Problem to work on:
Write out all of the data again, exactly as it reads.

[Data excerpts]
'''

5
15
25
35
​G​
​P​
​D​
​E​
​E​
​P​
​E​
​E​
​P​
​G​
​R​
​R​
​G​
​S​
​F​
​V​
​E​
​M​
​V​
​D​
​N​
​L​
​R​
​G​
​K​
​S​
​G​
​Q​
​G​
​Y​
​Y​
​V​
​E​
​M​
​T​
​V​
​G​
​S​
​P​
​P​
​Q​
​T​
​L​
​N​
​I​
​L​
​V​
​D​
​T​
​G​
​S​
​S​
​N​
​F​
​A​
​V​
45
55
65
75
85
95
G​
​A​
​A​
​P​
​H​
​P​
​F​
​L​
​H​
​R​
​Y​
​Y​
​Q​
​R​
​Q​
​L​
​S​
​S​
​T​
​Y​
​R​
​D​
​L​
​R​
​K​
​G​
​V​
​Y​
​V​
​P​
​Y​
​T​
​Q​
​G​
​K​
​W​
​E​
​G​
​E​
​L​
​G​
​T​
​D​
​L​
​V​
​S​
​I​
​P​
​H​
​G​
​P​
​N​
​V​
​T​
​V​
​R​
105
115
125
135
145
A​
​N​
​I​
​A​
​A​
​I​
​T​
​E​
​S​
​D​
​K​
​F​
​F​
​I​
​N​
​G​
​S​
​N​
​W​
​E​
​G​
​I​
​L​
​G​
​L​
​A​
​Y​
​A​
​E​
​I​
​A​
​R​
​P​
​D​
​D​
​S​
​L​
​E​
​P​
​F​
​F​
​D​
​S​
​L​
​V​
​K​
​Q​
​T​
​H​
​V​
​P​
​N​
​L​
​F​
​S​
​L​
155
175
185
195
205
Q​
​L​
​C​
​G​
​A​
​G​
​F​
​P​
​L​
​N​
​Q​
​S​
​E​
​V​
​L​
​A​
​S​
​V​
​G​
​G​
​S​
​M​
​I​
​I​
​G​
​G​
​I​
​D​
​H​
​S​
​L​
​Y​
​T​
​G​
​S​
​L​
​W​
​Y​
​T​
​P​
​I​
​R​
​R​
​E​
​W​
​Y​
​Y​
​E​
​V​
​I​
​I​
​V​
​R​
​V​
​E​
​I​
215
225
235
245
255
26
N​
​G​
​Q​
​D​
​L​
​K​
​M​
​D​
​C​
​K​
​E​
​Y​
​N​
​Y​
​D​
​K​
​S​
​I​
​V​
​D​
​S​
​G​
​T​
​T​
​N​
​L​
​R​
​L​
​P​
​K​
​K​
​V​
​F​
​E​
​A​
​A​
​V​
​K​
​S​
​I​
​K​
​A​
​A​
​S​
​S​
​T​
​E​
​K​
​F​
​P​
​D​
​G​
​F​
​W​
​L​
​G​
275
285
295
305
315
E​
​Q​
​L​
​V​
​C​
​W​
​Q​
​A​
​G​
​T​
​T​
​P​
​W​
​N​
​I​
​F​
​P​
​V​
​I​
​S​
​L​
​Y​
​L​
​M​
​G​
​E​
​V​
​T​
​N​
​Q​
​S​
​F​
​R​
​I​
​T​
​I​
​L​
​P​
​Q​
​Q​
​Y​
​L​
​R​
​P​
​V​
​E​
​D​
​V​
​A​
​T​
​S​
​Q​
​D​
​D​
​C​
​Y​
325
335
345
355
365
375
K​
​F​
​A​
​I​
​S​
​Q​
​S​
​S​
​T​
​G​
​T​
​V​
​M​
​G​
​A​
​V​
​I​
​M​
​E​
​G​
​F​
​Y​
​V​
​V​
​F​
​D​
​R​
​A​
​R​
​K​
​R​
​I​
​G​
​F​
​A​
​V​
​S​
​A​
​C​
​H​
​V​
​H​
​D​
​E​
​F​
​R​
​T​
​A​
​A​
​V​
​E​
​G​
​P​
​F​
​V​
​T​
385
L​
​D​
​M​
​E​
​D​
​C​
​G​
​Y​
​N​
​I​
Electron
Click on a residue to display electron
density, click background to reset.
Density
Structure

'''

Output below:
5
15
25
35
​G​
​P​
​D​
​E​
​E​
​P​
​E​
​E​
​P​
​G​
​R​
​R​
​G​
​S​
​F​
​V​
​E​
​M​
​V​
​D​
​N​
​L​
​R​
​G​
​K​
​S​
​G​
​Q​
​G​
​Y​
​Y​
​V​
​E​
​M​
​T​
​V​
​G​
​S​
​P​
​P​
​Q​
​T​
​L​
​N​
​I​
​L​
​V​
​D​
​T​
​G​
​S​
​S​
​N​
​F​
​A​
​V​
45
55
65
75
85
95
G​
​A​
​A​
​P​
​H​
​P​
​F​
​L​
​H​
​R​
​Y​
​Y​
​Q​
​R​
​Q​
​L​
​S​
​S​
​T​
​Y​
​R​
​D​
​L​
​R​
​K​
​G​
​V​
​Y​
​V​
​P​
​Y​
​T​
​Q​
​G​
​K​
​W​
​E​
​G​
​E​
​L​
​G​
​T​
​D​
​L​
​V​
​S​
​I​
​P​
​H​
​G​
​P​
​N​
​V​
​T​
​V​
​R​
105
115
125
135
145
A​
​N​
​I​
​A​
​A​
​I​
​T​
​E​
​S​
​D​
​K​
​F​
​F​
​I​
​N​
​G​
​S​
​N​
​W​
​E​
​G​
​I​
​L​
​G​
​L​
​A​
​Y​
​A​
​E​
​I​
​A​
​R​
​P​
​D​
​D​
​S​
​L​
​E​
​P​
​F​
​F​
​D​
​S​
​L​
​V​
​K​
​Q​
​T​
​H​
​V​
​P​
​N​
​L​
​F​
​S​
​L​
155
175
185
195
205
Q​
​L​
​C​
​G​
​A​
​G​
​F​
​P​
​L​
​N​
​Q​
​S​
​E​
​V​
​L​
​A​
​S​
​V​
​G​
​G​
​S​
​M​
​I​
​I​
​G​
​G​
​I​
​D​
​H​
​S​
​L​
​Y​
​T​
​G​
​S​
​L​
​W​
​Y​
​T​
​P​
​I​
​R​
​R​
​E​
​W​
​Y​
​Y​
​E​
​V​
​I​
​I​
​V​
​R​
​V​
​E​
​I​
215
225
235
245
255
26
N​
​G​
​Q​
​D​
​L​
​K​
​M​
​D​
​C​
​K​
​E​
​Y​
​N​
​Y​
​D​
​K​
​S​
​I​
​V​
​D​
​S​
​G​
​T​
​T​
​N​
​L​
​R​
​L​
​P​
​K​
​K​
​V​
​F​
​E​
​A​
​A​
​V​
​K​
​S​
​I​
​K​
​A​
​A​
​S​
​S​
​T​
​E​
​K​
​F​
​P​
​D​
​G​
​F​
​W​
​L​
​G​
275
285
295
305
315
E​
​Q​
​L​
​V​
​C​
​W​
​Q​
​A​
​G​
​T​
​T​
​P​
​W​
​N​
​I​
​F​
​P​
​V​
​I​
​S​
​L​
​Y​
​L​
​M​
​G​
​E​
​V​
​T​
​N​
​Q​
​S​
​F​
​R​
​I​
​T​
​I​
​L​
​P​
​Q​
​Q​
​Y​
​L​
​R​
​P​
​V​
​E​
​D​
​V​
​A​
​T​
​S​
​Q​
​D​
​D​
​C​
​Y​
325
335
345
355
365
375
K​
​F​
​A​
​I​
​S​
​Q​
​S​
​S​
​T​
​G​
​T​
​V​
​M​
​G​
​A​
​V​
​I​
​M​
​E​
​G​
​F​
​Y​
​V​
​V​
​F​
​D​
​R​
​A​
​R​
​K​
​R​
​I​
​G​
​F​
​A​
​V​
​S​
​A​
​C​
​H​
​V​
​H​
​D​
​E​
​F​
​R​
​T​
​A​
​A​
​V​
​E​
​G​
​P​
​F​
​V​
​T​
385
L​
​D​
​M​
​E​
​D​
​C​
​G​
​Y​
​N​
​I​
Electron
Click on a residue to display electron
density, click background to reset.
Density
Structure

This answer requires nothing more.